10 anni di PD, 10 anni di disastri

Dall’immediato dopoguerra al 17 marzo 1972, quando fu eletto segretario Enrico Berlinguer, il PCI era un partito prevalentemente comunista nella dottrina, nei programmi e nelle fonti di finanziamento. L’andamento, dopo il 1972, fu decisamente diverso. Lo abbiamo visto con il desiderio dei famosi “ombrelli NATO” a discapito del Patto di Varsavia, lo strappo di Armando Cossutta, il sostegno a Solidarnosc, in Polonia, in funzione anti-URSS e i tentativi di convincere la Democrazia Cristiana a sfiduciare l’unico esecutivo con parvenza sovranista, quello di Bettino Craxi, per rimettere in piedi quel compromesso storico degli anni ’70, la cui finalità erta quella di consegnare al Paese un partito pienamente ripulito da ogni ideale e fondamento marxista-leninista e pienamente adattabile al contesto democratico filo-atlantista.

Da queste operazioni, compresa anche la Svolta della Bolognina con il noto discorso di Achille Occhetto nel 1991, la sinistra non poteva che spostarsi verso il neo-liberismo. Il PD, da 10 anni a questa parte, ne è il più ferreo dei portabandiera. Il motivo esplicito di questa mutazione, della quale, con Matteo Renzi attuale segretario ed ex Premier, se ne sono avuti i massimi picchi, era la speranza di persuadere quella parte di elettorato delusa da Forza Italia senza perdere quello storico, nostalgico dei DS, dei Massimo D’Alema e, perché no, anche dei Giancarlo Pajetta.

Quello implicito, al contrario, era l’ormai sempre più crescente spostamento su logiche centriste, il cui obiettivo per la crescita economica è quello di foraggiare la classe imprenditoriale con la speranza che una maggiore ricchezza in mano alla borghesia, prima o poi, si riversi anche sulla classe operaia in base al fenomeno di “sgocciolamento”, sempre teorizzato dai neo-liberisti ma mai riscontratosi nei fatti. In base a questa strategia, ammorbidita da quell’etichetta di “sinistra” che in Italia sembra far perdonare ogni cosa, il PD ha isolato i sindacati abolendo l’articolo 18 e raddoppiando, di conseguenza, la ricchezza delle famiglie più benestanti a discapito di quelle meno.

Cosa ancora più grave, è che questa azione neo-liberista interna al Partito Democratico è avvenuta con la complicità di chi ha minacciato scissioni in banda larga, ossia i vari Pierluigi Bersani e Gianni Cuperlo che, con la loro tinta socialdemocratica, hanno fornito al partito una perdurante facciata integrata nelle logiche di quella sinistra liberale della quale Tony Blair fu alfiere alla fine degli anni ’90.
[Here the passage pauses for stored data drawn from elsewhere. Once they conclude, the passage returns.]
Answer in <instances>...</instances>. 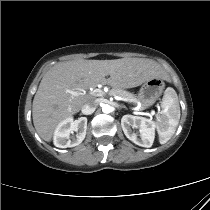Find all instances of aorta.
<instances>
[{"mask_svg": "<svg viewBox=\"0 0 210 210\" xmlns=\"http://www.w3.org/2000/svg\"><path fill=\"white\" fill-rule=\"evenodd\" d=\"M102 111L104 113H110L112 111V107L108 104H105V105L102 106Z\"/></svg>", "mask_w": 210, "mask_h": 210, "instance_id": "1", "label": "aorta"}]
</instances>
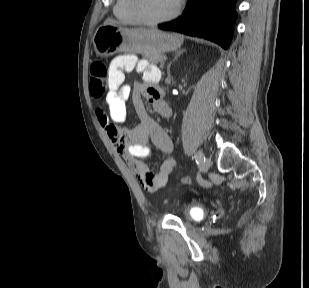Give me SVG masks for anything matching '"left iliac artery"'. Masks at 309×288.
I'll return each mask as SVG.
<instances>
[{"mask_svg":"<svg viewBox=\"0 0 309 288\" xmlns=\"http://www.w3.org/2000/svg\"><path fill=\"white\" fill-rule=\"evenodd\" d=\"M194 159L197 164H202L205 161V156L202 152L199 151L194 155Z\"/></svg>","mask_w":309,"mask_h":288,"instance_id":"left-iliac-artery-1","label":"left iliac artery"}]
</instances>
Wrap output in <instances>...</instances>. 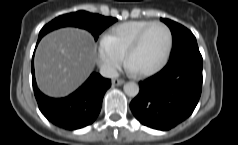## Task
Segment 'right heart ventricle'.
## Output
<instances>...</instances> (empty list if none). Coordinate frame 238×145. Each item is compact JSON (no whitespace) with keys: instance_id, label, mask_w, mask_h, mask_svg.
<instances>
[{"instance_id":"1","label":"right heart ventricle","mask_w":238,"mask_h":145,"mask_svg":"<svg viewBox=\"0 0 238 145\" xmlns=\"http://www.w3.org/2000/svg\"><path fill=\"white\" fill-rule=\"evenodd\" d=\"M151 22V20H131L118 24L107 30L102 40L120 55L124 56L137 34Z\"/></svg>"}]
</instances>
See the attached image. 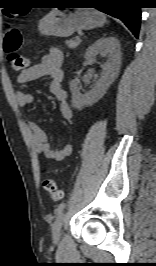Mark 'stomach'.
Listing matches in <instances>:
<instances>
[{"mask_svg": "<svg viewBox=\"0 0 156 266\" xmlns=\"http://www.w3.org/2000/svg\"><path fill=\"white\" fill-rule=\"evenodd\" d=\"M65 6L52 10L39 22V31L44 36L68 37L78 30L101 27L105 23L103 13L93 9H68Z\"/></svg>", "mask_w": 156, "mask_h": 266, "instance_id": "1", "label": "stomach"}]
</instances>
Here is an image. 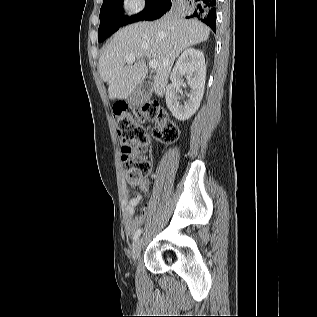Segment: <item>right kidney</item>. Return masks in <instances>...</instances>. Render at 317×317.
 <instances>
[{
	"instance_id": "right-kidney-1",
	"label": "right kidney",
	"mask_w": 317,
	"mask_h": 317,
	"mask_svg": "<svg viewBox=\"0 0 317 317\" xmlns=\"http://www.w3.org/2000/svg\"><path fill=\"white\" fill-rule=\"evenodd\" d=\"M187 75L190 87L188 99L180 102L181 87L184 85L183 76ZM206 77L205 58L202 51L188 48L178 58L172 73L171 84L166 88V104L172 115L184 121L189 119L199 108L204 94Z\"/></svg>"
}]
</instances>
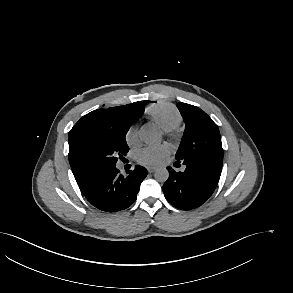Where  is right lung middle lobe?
I'll return each instance as SVG.
<instances>
[{
    "label": "right lung middle lobe",
    "mask_w": 293,
    "mask_h": 293,
    "mask_svg": "<svg viewBox=\"0 0 293 293\" xmlns=\"http://www.w3.org/2000/svg\"><path fill=\"white\" fill-rule=\"evenodd\" d=\"M137 114L138 111L126 113L113 125H90L83 128L76 144L79 158L91 167H114L118 156L122 158L129 150L125 136Z\"/></svg>",
    "instance_id": "obj_1"
}]
</instances>
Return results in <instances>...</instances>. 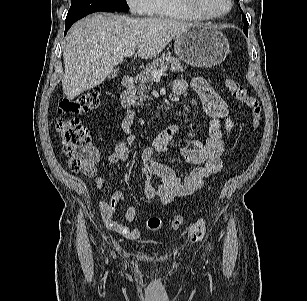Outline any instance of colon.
<instances>
[{
	"instance_id": "1",
	"label": "colon",
	"mask_w": 307,
	"mask_h": 301,
	"mask_svg": "<svg viewBox=\"0 0 307 301\" xmlns=\"http://www.w3.org/2000/svg\"><path fill=\"white\" fill-rule=\"evenodd\" d=\"M224 86L236 101L244 104L250 110V124L255 131L262 121V108L255 96L249 95L246 89L233 78H227ZM100 103L99 88L88 89L73 99H63L58 106V116L55 120L63 150L69 160L71 171L87 176H93L97 172V164L100 160L98 150L92 145L90 133L87 128L76 117V115L87 113L96 109ZM185 219L181 215L173 217L170 221L172 230H179ZM146 226L149 230H159L163 221L158 217L147 220ZM193 234L201 236L205 231V222L200 220L192 226Z\"/></svg>"
}]
</instances>
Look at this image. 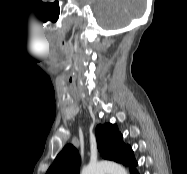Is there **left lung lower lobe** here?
<instances>
[{"mask_svg": "<svg viewBox=\"0 0 187 174\" xmlns=\"http://www.w3.org/2000/svg\"><path fill=\"white\" fill-rule=\"evenodd\" d=\"M135 166H136V164H135ZM131 174H138V173H137L136 170L133 168V169L131 170Z\"/></svg>", "mask_w": 187, "mask_h": 174, "instance_id": "obj_1", "label": "left lung lower lobe"}]
</instances>
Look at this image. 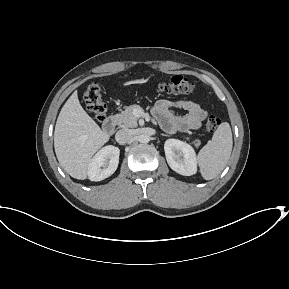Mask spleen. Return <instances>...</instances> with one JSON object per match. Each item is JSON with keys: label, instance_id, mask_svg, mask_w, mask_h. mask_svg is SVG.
Masks as SVG:
<instances>
[{"label": "spleen", "instance_id": "obj_1", "mask_svg": "<svg viewBox=\"0 0 289 289\" xmlns=\"http://www.w3.org/2000/svg\"><path fill=\"white\" fill-rule=\"evenodd\" d=\"M233 147L232 132L229 123H221L214 132L211 141L198 153L197 161L200 173L205 180L217 177L226 167Z\"/></svg>", "mask_w": 289, "mask_h": 289}]
</instances>
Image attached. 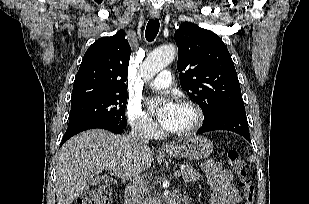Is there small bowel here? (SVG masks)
I'll return each instance as SVG.
<instances>
[{"instance_id":"small-bowel-1","label":"small bowel","mask_w":309,"mask_h":204,"mask_svg":"<svg viewBox=\"0 0 309 204\" xmlns=\"http://www.w3.org/2000/svg\"><path fill=\"white\" fill-rule=\"evenodd\" d=\"M210 187L213 190L212 204H239L241 195L233 184V173L221 167L216 161L203 165Z\"/></svg>"}]
</instances>
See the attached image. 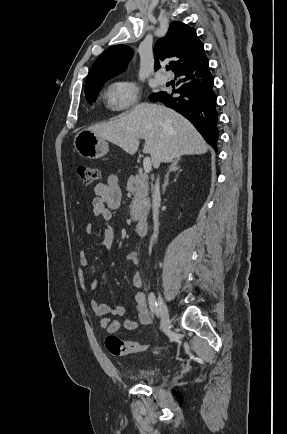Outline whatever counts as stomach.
Returning <instances> with one entry per match:
<instances>
[{
  "instance_id": "stomach-1",
  "label": "stomach",
  "mask_w": 287,
  "mask_h": 434,
  "mask_svg": "<svg viewBox=\"0 0 287 434\" xmlns=\"http://www.w3.org/2000/svg\"><path fill=\"white\" fill-rule=\"evenodd\" d=\"M78 154L86 159H98L108 153V143L89 129L80 130L74 138Z\"/></svg>"
}]
</instances>
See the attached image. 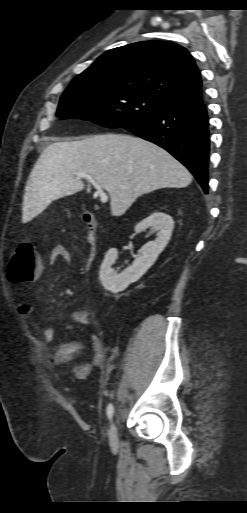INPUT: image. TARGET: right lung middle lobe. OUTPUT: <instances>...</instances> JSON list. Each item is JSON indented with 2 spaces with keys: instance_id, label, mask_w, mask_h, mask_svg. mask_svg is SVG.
I'll list each match as a JSON object with an SVG mask.
<instances>
[{
  "instance_id": "obj_1",
  "label": "right lung middle lobe",
  "mask_w": 247,
  "mask_h": 513,
  "mask_svg": "<svg viewBox=\"0 0 247 513\" xmlns=\"http://www.w3.org/2000/svg\"><path fill=\"white\" fill-rule=\"evenodd\" d=\"M169 105L124 88L71 82L62 94L57 116L91 120L108 128H124L148 118Z\"/></svg>"
}]
</instances>
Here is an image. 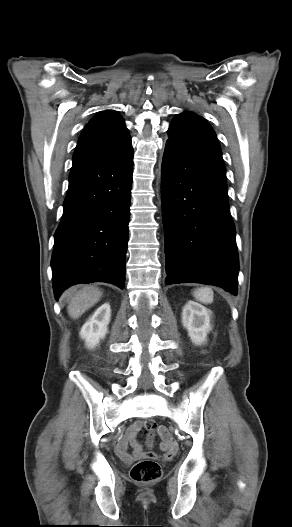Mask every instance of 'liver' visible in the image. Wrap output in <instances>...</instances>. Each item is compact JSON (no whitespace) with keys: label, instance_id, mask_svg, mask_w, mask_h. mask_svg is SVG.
Here are the masks:
<instances>
[{"label":"liver","instance_id":"obj_1","mask_svg":"<svg viewBox=\"0 0 292 527\" xmlns=\"http://www.w3.org/2000/svg\"><path fill=\"white\" fill-rule=\"evenodd\" d=\"M102 296V291L95 286H85L83 289L69 294L68 314L73 319H78L88 309L93 307Z\"/></svg>","mask_w":292,"mask_h":527}]
</instances>
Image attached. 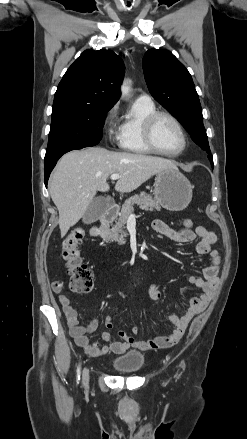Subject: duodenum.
I'll return each mask as SVG.
<instances>
[{"instance_id": "obj_1", "label": "duodenum", "mask_w": 247, "mask_h": 439, "mask_svg": "<svg viewBox=\"0 0 247 439\" xmlns=\"http://www.w3.org/2000/svg\"><path fill=\"white\" fill-rule=\"evenodd\" d=\"M117 212L118 206L116 204H111L108 209L100 216L98 223L92 226L90 230L91 235L104 242L105 227L116 217Z\"/></svg>"}]
</instances>
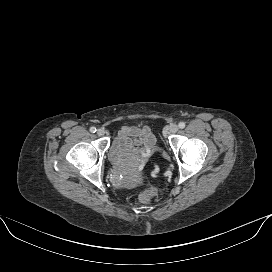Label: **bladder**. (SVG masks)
I'll use <instances>...</instances> for the list:
<instances>
[{
	"mask_svg": "<svg viewBox=\"0 0 272 272\" xmlns=\"http://www.w3.org/2000/svg\"><path fill=\"white\" fill-rule=\"evenodd\" d=\"M108 160H109L110 164L115 165V166L117 165V157L113 153L112 149L110 150V152L108 154Z\"/></svg>",
	"mask_w": 272,
	"mask_h": 272,
	"instance_id": "bladder-1",
	"label": "bladder"
}]
</instances>
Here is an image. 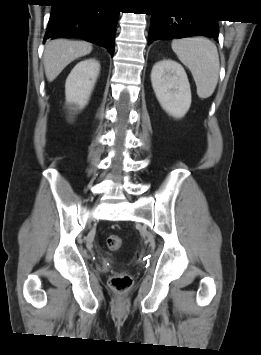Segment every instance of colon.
I'll return each mask as SVG.
<instances>
[{
    "instance_id": "obj_1",
    "label": "colon",
    "mask_w": 261,
    "mask_h": 355,
    "mask_svg": "<svg viewBox=\"0 0 261 355\" xmlns=\"http://www.w3.org/2000/svg\"><path fill=\"white\" fill-rule=\"evenodd\" d=\"M107 247L116 251L122 246V239L119 235L112 234L107 237ZM133 283L132 277L127 273H118L113 275L109 280L110 287L117 292H125L131 288Z\"/></svg>"
}]
</instances>
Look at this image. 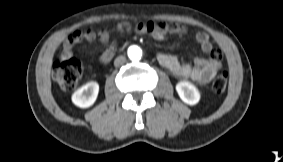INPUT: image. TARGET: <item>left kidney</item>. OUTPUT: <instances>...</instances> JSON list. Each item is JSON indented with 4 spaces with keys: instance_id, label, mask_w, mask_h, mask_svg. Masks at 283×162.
<instances>
[{
    "instance_id": "obj_1",
    "label": "left kidney",
    "mask_w": 283,
    "mask_h": 162,
    "mask_svg": "<svg viewBox=\"0 0 283 162\" xmlns=\"http://www.w3.org/2000/svg\"><path fill=\"white\" fill-rule=\"evenodd\" d=\"M176 91L181 100L188 105H195L200 100L198 89L188 81H181L176 84Z\"/></svg>"
}]
</instances>
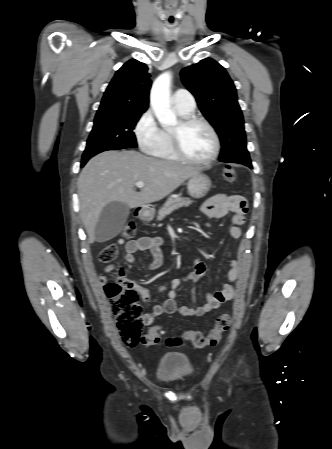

Ora, la disinvoltura nel fare con la mano sinistra ciò che avrebbe dovuto fare con la destra, i risultati fallimentari del Referendum del 4 dicembre 2016 e nella gestione del fenomeno migratorio, che ha contribuito a creare uno strappo enorme tra le zone residenziali e le periferie disagiate, ha creato un partito con più o meno il 20% dell’elettorato. Un gran risultato, se si pensa che per avere ambizioni di governo avrà bisogno di allearsi a quell’introvabile 30.